Por: Lais Franca • 12/5/2022 • Ensaio • 2.970 Palavras (12 Páginas) • 124 Visualizações
Universidade Federal Fluminense
CURO – Instituto de Humanidades e Saúde
Departamento de Psicologia
Disciplina: Linguagem
Alunas: Lais Marlene Miranda Franca e Vanessa Meirelles Santos
Variação Linguística: o certo é biscoito ou bolacha?
Dessa pergunta nasceram memes, paródias e discussões intensas na internet. Apesar de, oficialmente, a Língua Portuguesa brasileira possuir apenas uma gramática, no território nacional, tem 26 estados, cada um com a sua singularidade e cultura que determina e afeta tanto o modo de vida quanto a língua falada. Não é necessário ir muito longe, a diferença é clara quando se trata, por exemplo, dos estados do Rio de Janeiro e São Paulo. Geograficamente perto, mas culturalmente longe. Nesse presente trabalho pretendemos avaliar o impacto das diferenças regionais e culturais na língua falada e sua compreensão.
Antes de mais nada, é importante conceituarmos o que é a linguagem. Um sistema? Ou apenas formas de comunicação? Escritos? Ou representações simbólicas? Para autores como Chomsky é necessário obter uma estrutura e um sistema na linguagem, não basta haver interação ou qualquer modo de comunicação. Por outro lado, segundo o filósofo alemão Jürgen Habermas, a linguagem é intersubjetiva. Ou seja, ela é empregada como forma de interação humana. (MARCONDES, 2017. p. 14).
Apesar dos primeiros dialetos escritos estarem datados em cerca de 3 mil a.C., estudos de paleontólogos e antropólogos afirmam que uma das características mais marcantes da evolução humana foi da capacidade dos Homo sapiens de usar a linguagem para comunicar, entre si, por meio de sons e da arte rupestre. Posteriormente, com o surgimento da escrita, apareceu a necessidade de fixar algo para garantir a permanência das informações e necessidade de comunicação para o entendimento geral. As dificuldades enfrentadas pelos homens primitivos eram muitas e por esse motivo era preciso o grupo se entender e estar de acordo para enfrentar as adversidades. Um erro de comunicação poderia ser um risco de vida. A necessidade de comunicação causada pelas circunstâncias, e possibilitada pela memória da espécie, criou a linguagem, um processo de abreviação e simplificação da pluralidade, uma convenção, composta por um conjunto de signos capazes de representar e se referir às coisas. A linguagem passou a ter uma função utilitária.

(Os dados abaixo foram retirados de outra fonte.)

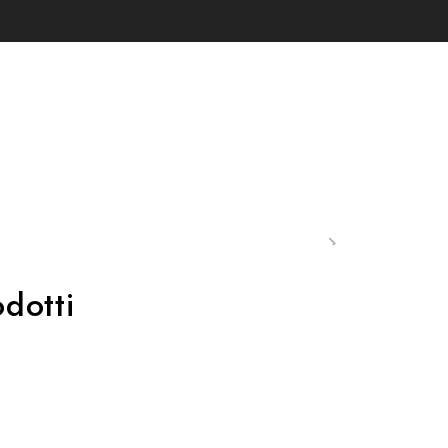
dotti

No entanto, como apontado por Viviane Mosé no texto "A linguagem, nosso primeiro outro-mundo", o problema ao fixar a linguagem é a fixar como verdade incontestável. A linguagem é nossa ficção primeira, é ela que permite o universo imaginário e nos fornece a crença em um mundo durável em meio a multiplicidade da vida e a fluidez da mesma. (MOSÉ, 2011 p. 235). Quando o homem criou o sistema de código da linguagem, ele também fundamentou a lei da verdade, limitou a palavra ao que era considerado certo e errado. O certo seria utilizar os códigos, regras gramaticais de forma correta e a única possibilidade era a de obedecer às convenções.

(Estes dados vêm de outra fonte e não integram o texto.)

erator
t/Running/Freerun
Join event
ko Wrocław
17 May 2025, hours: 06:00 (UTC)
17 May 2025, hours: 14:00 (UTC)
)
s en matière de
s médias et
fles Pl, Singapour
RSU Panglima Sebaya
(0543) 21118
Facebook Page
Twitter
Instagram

A questão trazida por Nietzsche é que o ser humano, como um “artista do verbo”, não se contentou com a utilidade, dada pela simplificação e esquematização das palavras, e buscou desenvolver um emaranhado significativo que fosse capaz de substituir as coisas, a pluralidade. Para isto ele precisou esquecer que o que fazia era criar nomes, e passou a acreditar nos nomes das coisas como em “verdades eternas”. É a ficção de correspondência entre as palavras e as coisas a base fundamental em que repousa a construção de outro mundo. O outro mundo dos signos é a primeira ficção humana. A linguagem é nosso primeiro outro mundo. (MOSÉ, 2005. p. 33)
Mas então o que é a palavra? Como as palavras representam as coisas? Na perspectiva de Mosé, a palavra nasce da identificação do não idêntico. A linguagem designa objetos no mundo, tornando idêntico, a partir da generalização, o que não é idêntico. O homem se serve dessa generalização para facilitar a comunicação.

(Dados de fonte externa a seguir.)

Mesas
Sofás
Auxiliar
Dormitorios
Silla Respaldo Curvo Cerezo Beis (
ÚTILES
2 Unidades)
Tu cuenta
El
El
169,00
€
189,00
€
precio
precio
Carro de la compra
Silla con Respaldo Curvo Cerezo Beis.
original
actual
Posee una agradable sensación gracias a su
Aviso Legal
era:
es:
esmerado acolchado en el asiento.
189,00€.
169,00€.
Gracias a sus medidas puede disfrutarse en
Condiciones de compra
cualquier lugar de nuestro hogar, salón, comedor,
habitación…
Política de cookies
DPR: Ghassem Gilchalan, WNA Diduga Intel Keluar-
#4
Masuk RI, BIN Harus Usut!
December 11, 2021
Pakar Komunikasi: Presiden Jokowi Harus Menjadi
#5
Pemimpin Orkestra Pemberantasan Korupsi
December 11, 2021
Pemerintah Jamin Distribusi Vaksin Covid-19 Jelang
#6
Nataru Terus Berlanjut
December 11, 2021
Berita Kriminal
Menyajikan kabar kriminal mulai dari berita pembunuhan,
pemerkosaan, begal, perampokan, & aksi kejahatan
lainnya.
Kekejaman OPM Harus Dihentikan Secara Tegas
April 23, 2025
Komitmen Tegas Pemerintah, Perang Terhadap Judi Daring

Quando descrevemos uma folha em uma árvore, estamos generalizando todas as folhas que a árvore possui, como se elas fossem idênticas. Para formar o conceito do que é a folha, foram invisibilizadas as características individuais de cada folha em prol de uma identidade. Dessa forma, a cristalização do sentido age como uma fixação da realidade. As coisas não são em si mesmas, nós é que, pela linguagem, afirmamos o que elas supostamente são. Se a palavra representasse apenas a experiência, o vivido, ou seja, se cada palavra dita remetesse ao universo mutável e com grande multiplicidade que o criou, mal conseguiríamos nos entender, pois o vocabulário mudaria constantemente, e a comunicação não seria possível. Todavia, nesse processo, a multiplicidade das coisas é esquecida e, portanto, perdida.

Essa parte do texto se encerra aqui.